Institution: University of Massachusetts - Amherst
EPA Project Officer: Jones, Brandon
Project Period: January 1, 2001 through January 1, 2004
Project Amount: $89,750
RFA: STAR Graduate Fellowships (2001) RFA Text | Recipients Lists
Research Category: Academic Fellowships , Engineering and Environmental Chemistry , Fellowship - Chemistry and Materials Science
Within the past few years, there has been a tremendous effort to save our environment and improve the methods by which we recycle waste materials. However, rubbers still remain a thorn in the side for recyclers, and to date, there is no effective method of reusing/recycling crosslinked rubber. Discarded tires represent one of the most serious sources of pollution in the world. Studies estimate there are roughly 2 to 3 billion scrap tires in U.S. landfills, and more are being added at a rate of more than 275 million tires per year. Our research is targeted to alleviate this problem, because we have developed a method of fusing powderized vulcanized rubber together with only heat and pressure. The objectives of this research project are to: (1) demonstrate the feasibility of recycling thermosets including scrap tires; (2) understand the mechanism of this particle adhesion; and (3) better control the reaction to improve the mechanical performance of recycled rubbers.

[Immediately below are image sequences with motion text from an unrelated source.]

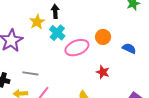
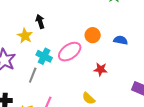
cyan cross: (57, 33) -> (44, 56), moved
gray line: (30, 73) -> (33, 75), moved, turned -63

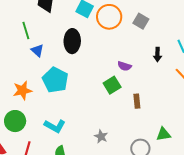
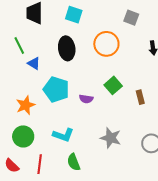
orange circle: (109, 17) -> (106, 44), moved
purple semicircle: (124, 66) -> (86, 99), moved
gray star: (101, 137) -> (111, 138), size x1.5

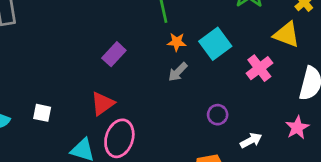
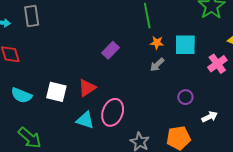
cyan square: (215, 44) -> (185, 45), turned 35
red triangle: (103, 104) -> (87, 88), moved
white square: (42, 113) -> (56, 92), size x1.5

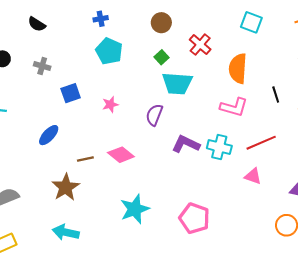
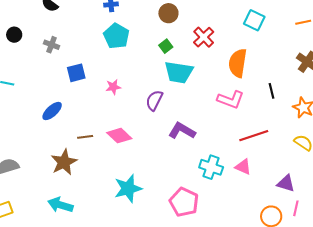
cyan cross: (219, 147) -> (211, 167), moved

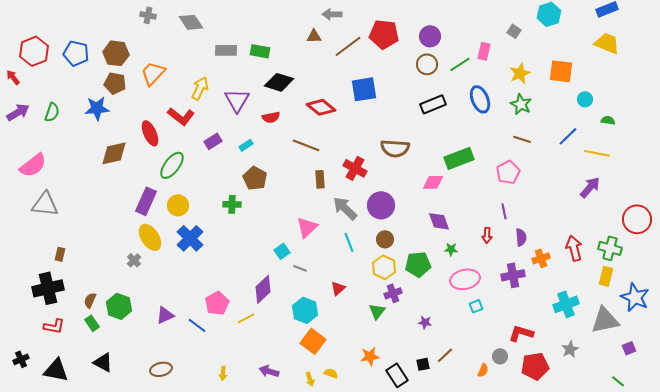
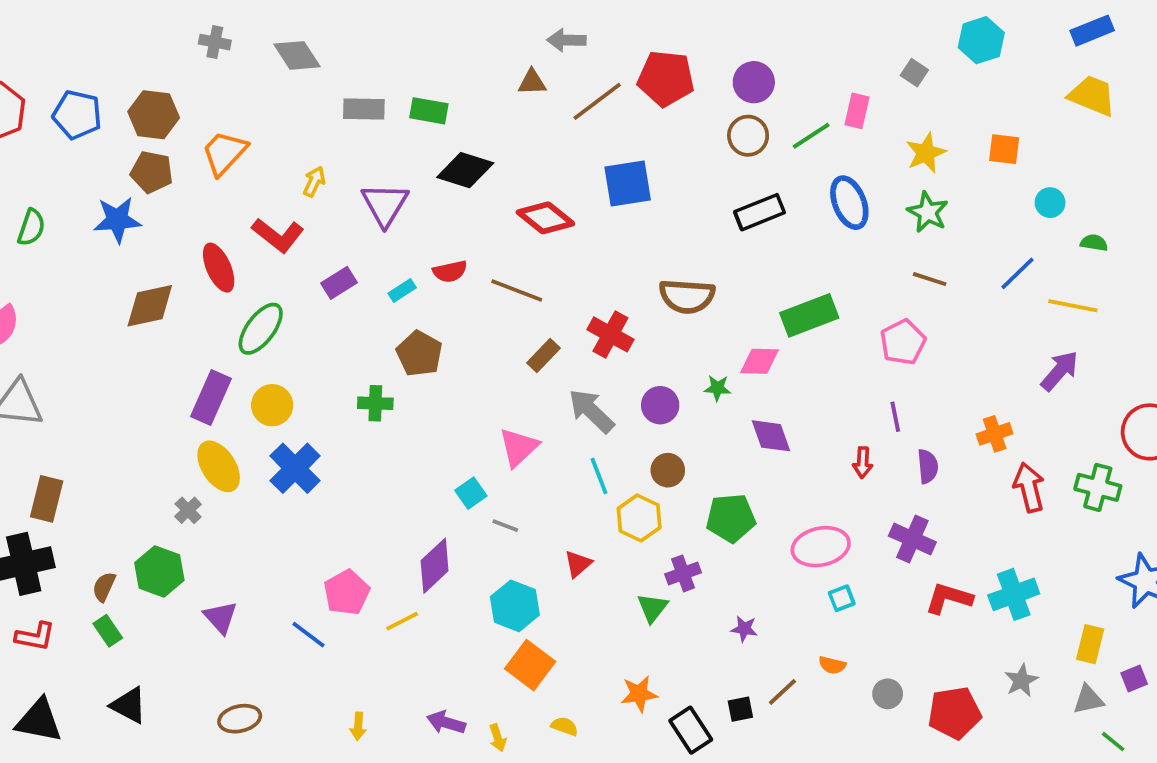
orange square: (561, 71) -> (1004, 149), size x0.7
yellow arrow: (200, 88) -> (314, 182), size x0.7
red semicircle: (271, 117) -> (450, 271), moved
brown rectangle: (320, 179) -> (544, 356), turned 48
purple circle: (381, 205) -> (660, 405), size x0.7
green star: (451, 249) -> (717, 388), moved
brown rectangle: (60, 254) -> (47, 499), size x1.6
orange cross: (541, 258) -> (995, 434), moved
yellow hexagon: (384, 267) -> (639, 518), moved
purple cross: (513, 275) -> (912, 539), turned 35
yellow rectangle: (606, 276) -> (1090, 644), moved
green hexagon: (119, 306) -> (159, 571), moved
purple triangle: (165, 315) -> (221, 617), moved, turned -48
gray triangle: (605, 320) -> (1088, 700), moved, size x0.6
red L-shape: (521, 333) -> (949, 598), moved
orange semicircle: (483, 370) -> (832, 665), moved, turned 80
yellow arrow: (310, 379) -> (498, 738), moved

In this research project, it may be possible to gain additional information about the mechanism of rubber vulcanization. Additionally, an investigation into the continuous processing of rubber powder will be conducted to show the industrial application of such a process. Progress to date has shown an extremely simple technique to recycle rubber, a material believed to be impossible to recycle. Thus far, we have obtained 75 percent of the mechanical properties. Furthermore, we have demonstrated a class of materials that can accelerate the process of sintering. This research will have a dramatic effect on society and will have implications in materials used in road paving and roofing as well as cleaning burning fuel sources.